Ein 25-Jähriger hatte am Freitag bei mehreren Angriffen in der Region Carcassonne insgesamt vier Menschen getötet. In einem Supermarkt im kleinen Ort Trèbes nahm er Geiseln. Der Polizist Beltrame ließ sich gegen eine Geisel austauschen und rief vom Supermarkt aus heimlich die Einsatzleitung an. Sein Telefon ließ er mit einer offenen Verbindung auf einem Tisch liegen. So konnten die Einsatzkräfte hören, was sich im Supermarkt abspielte. Als Schüsse fielen, schritten sie ein. Spezialkräfte der Gendarmerie erschossen den Attentäter. Beltrame erlag nach der Geiselnahme seinen schweren Verletzungen. In Frankreich wird er inzwischen als Held gefeiert.

Beltrames Mutter sagte, sie sei "absolut nicht überrascht" über die Tat ihres Sohnes. "Ich war einkaufen. Als ich von einem verletzten Oberst hörte, wusste ich gleich, dass er es sein musste." Sie habe bei der Gendarmerie angerufen "und die konnten das nur bestätigen". Ihr Sohn wäre im April 45 Jahre alt geworden. Sie beschrieb ihn als einen außergewöhnlich selbstlosen Menschen, dem neben der Familie auch der Katholizismus und besonders das Vaterland wichtig gewesen sei.

Die Lebensgefährtin war der Polizei bekannt

Dem Attentäter gegenüber empfinde sie keinen Hass, sagte Beltrames Mutter. "Ich empfinde Gleichgültigkeit und die allergrößte Form der Verachtung." Sie bat darum, nicht über den mutmaßlichen Täter zu sprechen und auch keine Fotos von ihm zu zeigen. "Wir sollten die Fotos von Helden zeigen, nicht von Killern und Monstern." Der Politiker Stéphane Poussier wurde wegen seiner Reaktion auf Beltrames Tod verhaftet. Er schrieb auf Twitter: "Immer wenn ein Polizist erschossen wird (...), denke ich an meinen Freund Rémi Fraisse."

Der Umweltaktivist Fraisse war 2014 bei Protesten gegen ein Staudammprojekt im Süden Frankreichs von einer Tränengasgranate der Polizei getötet worden.

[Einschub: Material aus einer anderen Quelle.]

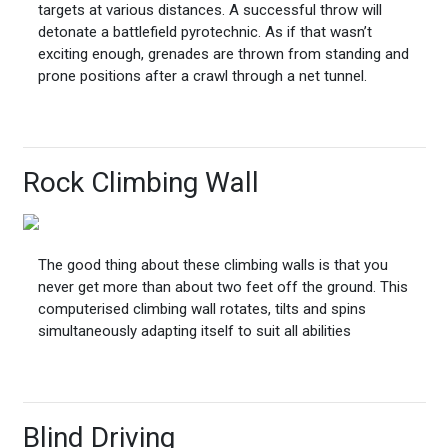
targets at various distances. A successful throw will
detonate a battlefield pyrotechnic. As if that wasn’t
exciting enough, grenades are thrown from standing and
prone positions after a crawl through a net tunnel.
Rock Climbing Wall
The good thing about these climbing walls is that you
never get more than about two feet off the ground. This
computerised climbing wall rotates, tilts and spins
simultaneously adapting itself to suit all abilities
Blind Driving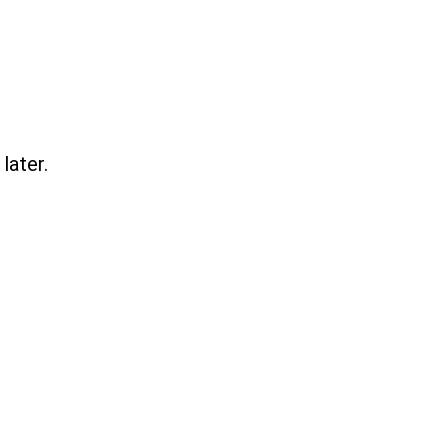
later.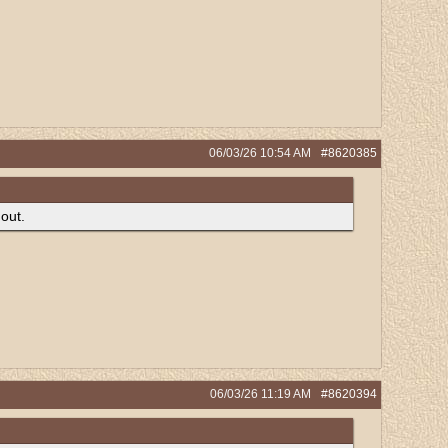
06/03/26
10:54 AM
#8620385
 out.
06/03/26
11:19 AM
#8620394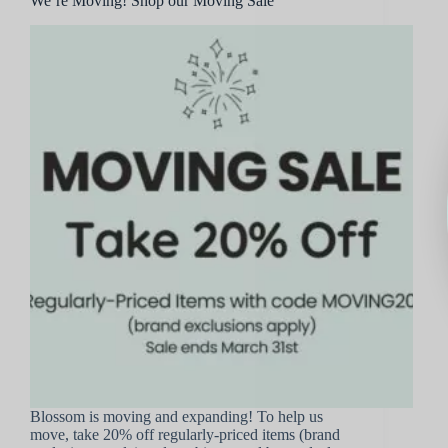
We’re Moving! Shop our Moving Sale
Blossom is moving and expanding! To help us
move, take 20% off regularly-priced items (brand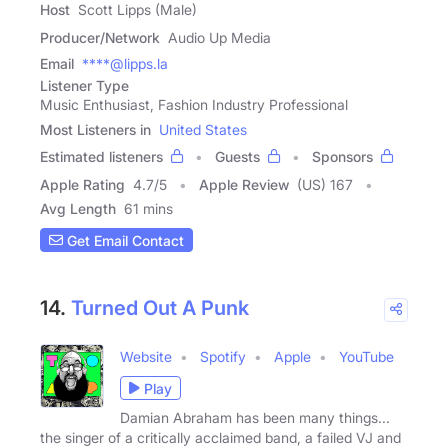
Host
Scott Lipps (Male)
Producer/Network
Audio Up Media
Email
****@lipps.la
Listener Type
Music Enthusiast, Fashion Industry Professional
Most Listeners in
United States
Estimated listeners
Guests
Sponsors
Apple Rating
4.7
/
5
Apple Review
(US) 167
Avg Length
61 mins
Get Email Contact
14.
Turned Out A Punk
Website
Spotify
Apple
YouTube
Play
Damian Abraham has been many things...
the singer of a critically acclaimed band, a failed VJ and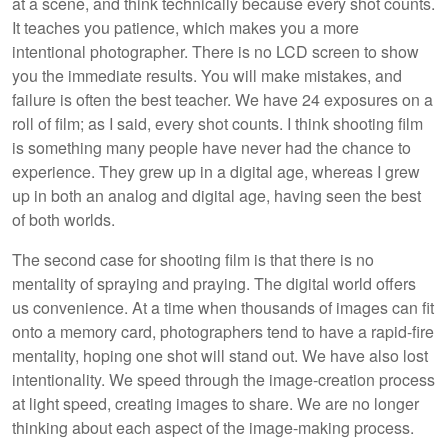
at a scene, and think technically because every shot counts.
It teaches you patience, which makes you a more
intentional photographer. There is no LCD screen to show
you the immediate results. You will make mistakes, and
failure is often the best teacher. We have 24 exposures on a
roll of film; as I said, every shot counts. I think shooting film
is something many people have never had the chance to
experience. They grew up in a digital age, whereas I grew
up in both an analog and digital age, having seen the best
of both worlds.
The second case for shooting film is that there is no
mentality of spraying and praying. The digital world offers
us convenience. At a time when thousands of images can fit
onto a memory card, photographers tend to have a rapid-fire
mentality, hoping one shot will stand out. We have also lost
intentionality. We speed through the image-creation process
at light speed, creating images to share. We are no longer
thinking about each aspect of the image-making process.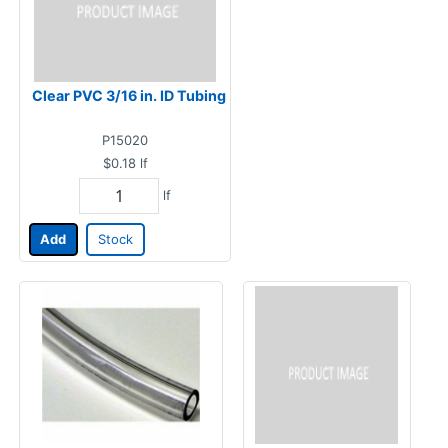
Clear PVC 3/16 in. ID Tubing
P15020
$0.18
lf
lf
Add
Stock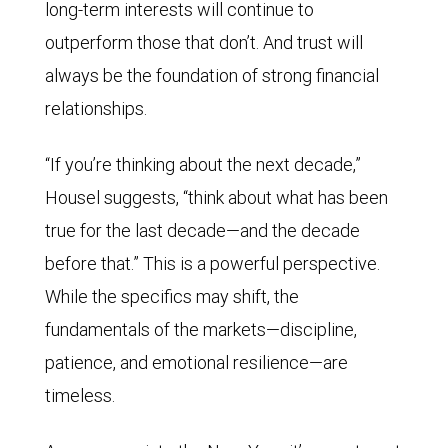
long-term interests will continue to
outperform those that don’t. And trust will
always be the foundation of strong financial
relationships.
“If you’re thinking about the next decade,”
Housel suggests, “think about what has been
true for the last decade—and the decade
before that.” This is a powerful perspective.
While the specifics may shift, the
fundamentals of the markets—discipline,
patience, and emotional resilience—are
timeless.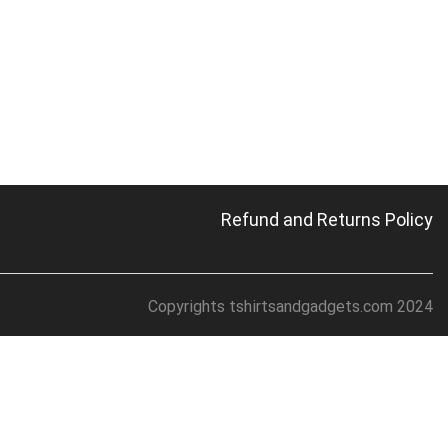
Refund and Returns Policy
Language/Langue
Copyrights tshirtsandgadgets.com 2024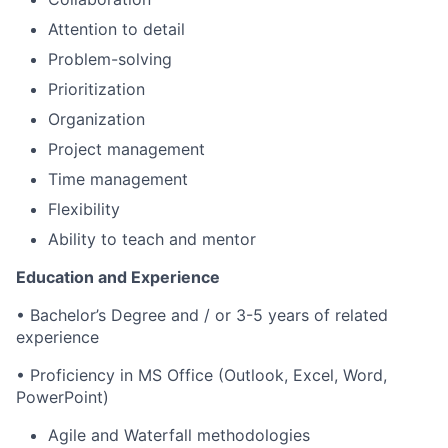
Attention to detail
Problem-solving
Prioritization
Organization
Project management
Time management
Flexibility
Ability to teach and mentor
Education and Experience
•
Bachelor’s Degree and / or 3-5 years of related
experience
• Proficiency in MS Office (Outlook, Excel, Word,
PowerPoint)
Agile and Waterfall methodologies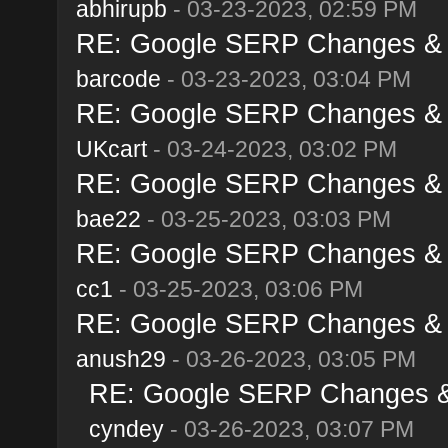
abhirupb
- 03-23-2023, 02:59 PM
RE: Google SERP Changes & A
barcode
- 03-23-2023, 03:04 PM
RE: Google SERP Changes & A
UKcart
- 03-24-2023, 03:02 PM
RE: Google SERP Changes & A
bae22
- 03-25-2023, 03:03 PM
RE: Google SERP Changes & A
cc1
- 03-25-2023, 03:06 PM
RE: Google SERP Changes & A
anush29
- 03-26-2023, 03:05 PM
RE: Google SERP Changes & 
cyndey
- 03-26-2023, 03:07 PM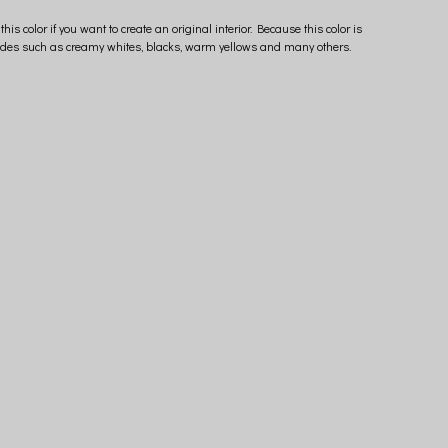
is color if you want to create an original interior. Because this color is
h shades such as creamy whites, blacks, warm yellows and many others.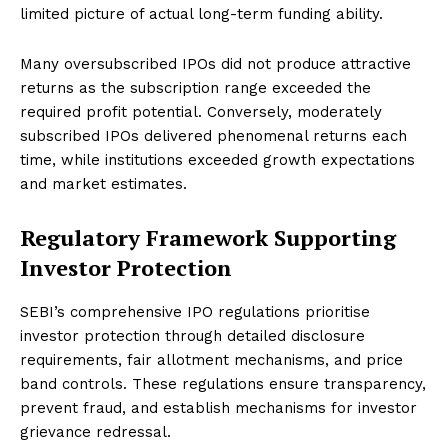
limited picture of actual long-term funding ability.
Many oversubscribed IPOs did not produce attractive
returns as the subscription range exceeded the
required profit potential. Conversely, moderately
subscribed IPOs delivered phenomenal returns each
time, while institutions exceeded growth expectations
and market estimates.
Regulatory Framework Supporting
Investor Protection
SEBI’s comprehensive IPO regulations prioritise
investor protection through detailed disclosure
requirements, fair allotment mechanisms, and price
band controls. These regulations ensure transparency,
prevent fraud, and establish mechanisms for investor
grievance redressal.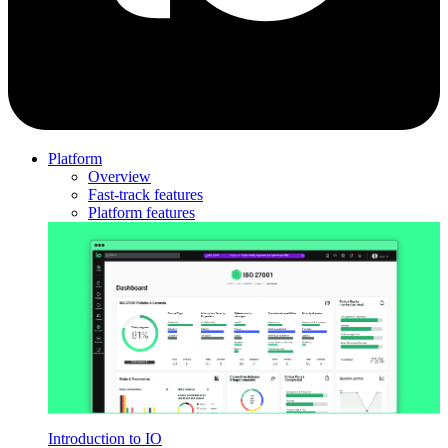
Platform
Overview
Fast-track features
Platform features
Introduction to IO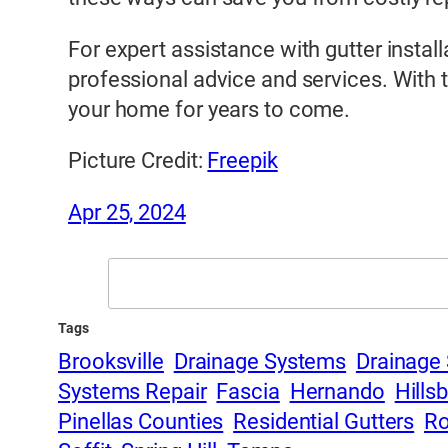
For expert assistance with gutter insta
professional advice and services. With 
your home for years to come.
Picture Credit:
Freepik
Apr 25, 2024
Search
Tags
Brooksville
Drainage Systems
Drainage 
Systems Repair
Fascia
Hernando
Hills
Pinellas Counties
Residential Gutters
Ro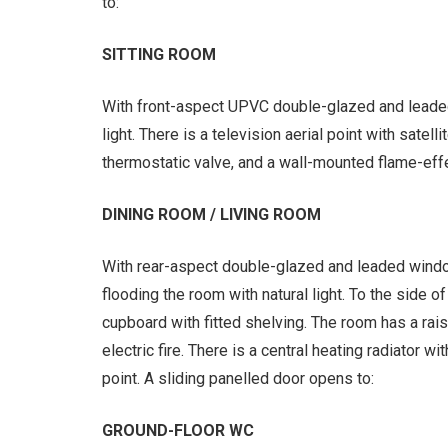
to:
SITTING ROOM
With front-aspect UPVC double-glazed and leaded
light. There is a television aerial point with satellit
thermostatic valve, and a wall-mounted flame-effec
DINING ROOM / LIVING ROOM
With rear-aspect double-glazed and leaded windo
flooding the room with natural light. To the side o
cupboard with fitted shelving. The room has a rai
electric fire. There is a central heating radiator wi
point. A sliding panelled door opens to:
GROUND-FLOOR WC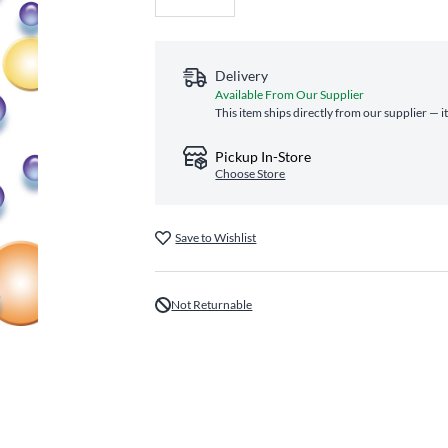
Delivery
Available From Our Supplier
This item ships directly from our supplier — i
Pickup In-Store
Choose Store
Save to Wishlist
Not Returnable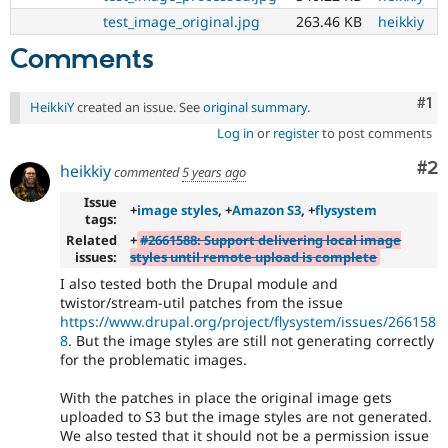
test_image_original.jpg
263.46 KB
heikkiy
Comments
Co
#1
HeikkiY
created an issue. See
original summary
.
Log in
or
register
to post comments
Co
#2
heikkiy
commented
5 years ago
Issue
+
image styles
, +
Amazon S3
, +
flysystem
tags:
Related
+
#2661588: Support delivering local image
issues:
styles until remote upload is complete
I also tested both the Drupal module and
twistor/stream-util patches from the issue
https://www.drupal.org/project/flysystem/issues/266158
8
. But the image styles are still not generating correctly
for the problematic images.
With the patches in place the original image gets
uploaded to S3 but the image styles are not generated.
We also tested that it should not be a permission issue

Poussier fügte hinzu, diesmal sei es ein Polizeioberst gewesen. "Großartig!" Und zusätzlich bedeute das: "Ein Wähler für Macron weniger." Poussier, erfolgloser Kandidat der Linkspartei La France Insoumise bei der Parlamentswahl 2016, wurde am Sonntag in Dives-sur-Mer in der Normandie in Gewahrsam genommen, wie die Staatsanwaltschaft mitteilte. Die Lebensgefährtin des mutmaßlichen Attentäters war der Polizei, wie auch er selbst, als radikalisiert bekannt. Wie aus Justizkreisen verlautete, befand sich die 18-Jährige am Montag zur Vernehmung weiter in Polizeigewahrsam. Dies galt auch für einen 17-jährigen Freund des Attentäters.